Retention that meets or exceeds six months, demonstrably, with no silent rotation inside the window (Articles 19 and 26(6)).
Time integrity. Trustworthy, consistent timestamps, so the sequence of events can be reconstructed and correlated across systems.
A clear provider/deployer split. Documentation of which logs each party controls and retains, so the Article 26(6) deployer obligation is visibly met alongside the provider's.

The test an assessor applies, implicitly, is whether this record could have been quietly edited and whether anyone would know. If the answer is that it could and no one would, the logs carry no evidentiary weight no matter how detailed they are.

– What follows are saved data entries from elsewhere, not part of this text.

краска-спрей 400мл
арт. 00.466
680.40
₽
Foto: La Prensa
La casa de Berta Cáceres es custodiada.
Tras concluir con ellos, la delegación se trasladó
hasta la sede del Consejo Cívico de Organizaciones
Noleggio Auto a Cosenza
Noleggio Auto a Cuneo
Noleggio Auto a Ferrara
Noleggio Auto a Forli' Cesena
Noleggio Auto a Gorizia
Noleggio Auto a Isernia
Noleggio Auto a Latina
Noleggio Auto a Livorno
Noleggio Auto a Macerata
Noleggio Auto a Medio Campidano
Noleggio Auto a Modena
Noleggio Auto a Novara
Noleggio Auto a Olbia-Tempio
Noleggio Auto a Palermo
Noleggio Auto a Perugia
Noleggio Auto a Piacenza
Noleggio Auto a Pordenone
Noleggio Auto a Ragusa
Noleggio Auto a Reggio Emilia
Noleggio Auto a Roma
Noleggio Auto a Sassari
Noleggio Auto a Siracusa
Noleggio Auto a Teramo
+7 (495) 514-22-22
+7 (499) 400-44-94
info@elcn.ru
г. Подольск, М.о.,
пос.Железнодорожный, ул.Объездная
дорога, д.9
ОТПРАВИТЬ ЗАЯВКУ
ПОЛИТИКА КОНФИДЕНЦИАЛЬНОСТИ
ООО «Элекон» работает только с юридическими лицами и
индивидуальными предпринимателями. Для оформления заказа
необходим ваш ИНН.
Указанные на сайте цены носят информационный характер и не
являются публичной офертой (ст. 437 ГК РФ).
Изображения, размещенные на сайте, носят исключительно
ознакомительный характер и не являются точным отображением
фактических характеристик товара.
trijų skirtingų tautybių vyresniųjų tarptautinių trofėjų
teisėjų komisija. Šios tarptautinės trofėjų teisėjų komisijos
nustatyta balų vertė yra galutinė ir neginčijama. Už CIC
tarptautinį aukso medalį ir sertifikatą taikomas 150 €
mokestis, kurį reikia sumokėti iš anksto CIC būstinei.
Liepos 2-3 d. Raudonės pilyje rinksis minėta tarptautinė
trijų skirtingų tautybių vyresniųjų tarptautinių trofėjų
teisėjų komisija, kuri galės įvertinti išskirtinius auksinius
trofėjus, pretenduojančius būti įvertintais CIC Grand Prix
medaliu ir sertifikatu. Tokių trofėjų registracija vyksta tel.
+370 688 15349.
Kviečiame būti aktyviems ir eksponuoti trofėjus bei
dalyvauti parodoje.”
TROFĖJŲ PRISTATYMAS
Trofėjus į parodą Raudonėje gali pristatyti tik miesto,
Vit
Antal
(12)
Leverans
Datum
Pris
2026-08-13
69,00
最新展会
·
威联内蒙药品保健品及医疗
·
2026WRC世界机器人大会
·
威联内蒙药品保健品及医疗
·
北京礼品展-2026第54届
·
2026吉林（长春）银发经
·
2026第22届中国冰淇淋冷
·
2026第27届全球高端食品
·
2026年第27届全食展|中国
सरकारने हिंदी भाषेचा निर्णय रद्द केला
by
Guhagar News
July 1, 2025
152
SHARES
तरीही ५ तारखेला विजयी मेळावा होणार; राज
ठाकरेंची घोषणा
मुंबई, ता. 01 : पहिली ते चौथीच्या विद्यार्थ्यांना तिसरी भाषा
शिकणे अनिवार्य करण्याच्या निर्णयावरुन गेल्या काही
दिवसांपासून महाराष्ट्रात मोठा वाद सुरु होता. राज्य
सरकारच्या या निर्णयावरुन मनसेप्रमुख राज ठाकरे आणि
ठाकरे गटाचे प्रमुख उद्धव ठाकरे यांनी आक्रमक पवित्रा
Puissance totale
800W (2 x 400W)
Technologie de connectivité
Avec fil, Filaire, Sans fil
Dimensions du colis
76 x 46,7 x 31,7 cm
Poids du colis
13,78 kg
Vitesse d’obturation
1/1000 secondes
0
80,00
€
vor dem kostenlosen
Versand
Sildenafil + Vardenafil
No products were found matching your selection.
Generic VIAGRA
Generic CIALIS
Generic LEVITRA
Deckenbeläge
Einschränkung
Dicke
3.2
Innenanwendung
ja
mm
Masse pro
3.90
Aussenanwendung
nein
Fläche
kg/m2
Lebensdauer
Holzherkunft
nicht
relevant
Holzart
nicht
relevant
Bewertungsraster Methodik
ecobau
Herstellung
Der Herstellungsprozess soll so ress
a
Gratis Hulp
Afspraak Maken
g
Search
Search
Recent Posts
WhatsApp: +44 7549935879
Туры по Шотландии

The runtime-record approach

Tamper-evidence is the property you cannot add later. Once a record is written to a mutable store, no subsequent process can prove it was never changed. That is the gap Cytra is built to close. The design routes AI and agent tool calls through a managed gateway, currently in private beta, that records every event, successful calls, policy denials, timeouts, and configuration changes, to a per-tenant, append-only ledger secured with a SHA-256 hash-chain, so any later alteration breaks the chain and is detectable. Where routing through a gateway is not feasible, a standalone collector runs outbound-only inside the customer environment and streams signed events to the same ledger. The intent is to map these records directly to Article 12's traceability and retention obligations, and to Article 26(6) for deployers, so compliance reflects how the system ran rather than a snapshot assembled on request. Cytra is built to keep you aligned and audit-ready, not certified, and coverage means mapping evidence to control objectives, not guaranteeing an outcome. SOC 2 and a HIPAA BAA are in process.

Takeaway checklist

Logging must be automatic and span the system lifetime, not a rolling debug window (Article 12(1)).
Capture discrete events with traceability, not sampled aggregates (Article 12(2)).
For Article 12(3) systems, record use period, reference database, matched input, and human verifier identity.
Log denials, rejections, timeouts, and edge cases, not just successful outputs.
Make records tamper-evident via append-only, WORM, or cryptographic chaining, so alteration is detectable.
Retain logs for at least six months, with no silent rotation inside the window (Articles 19, 26(6)).
Keep trustworthy timestamps for sequence reconstruction.
Document the provider/deployer retention split explicitly (Article 26(6)).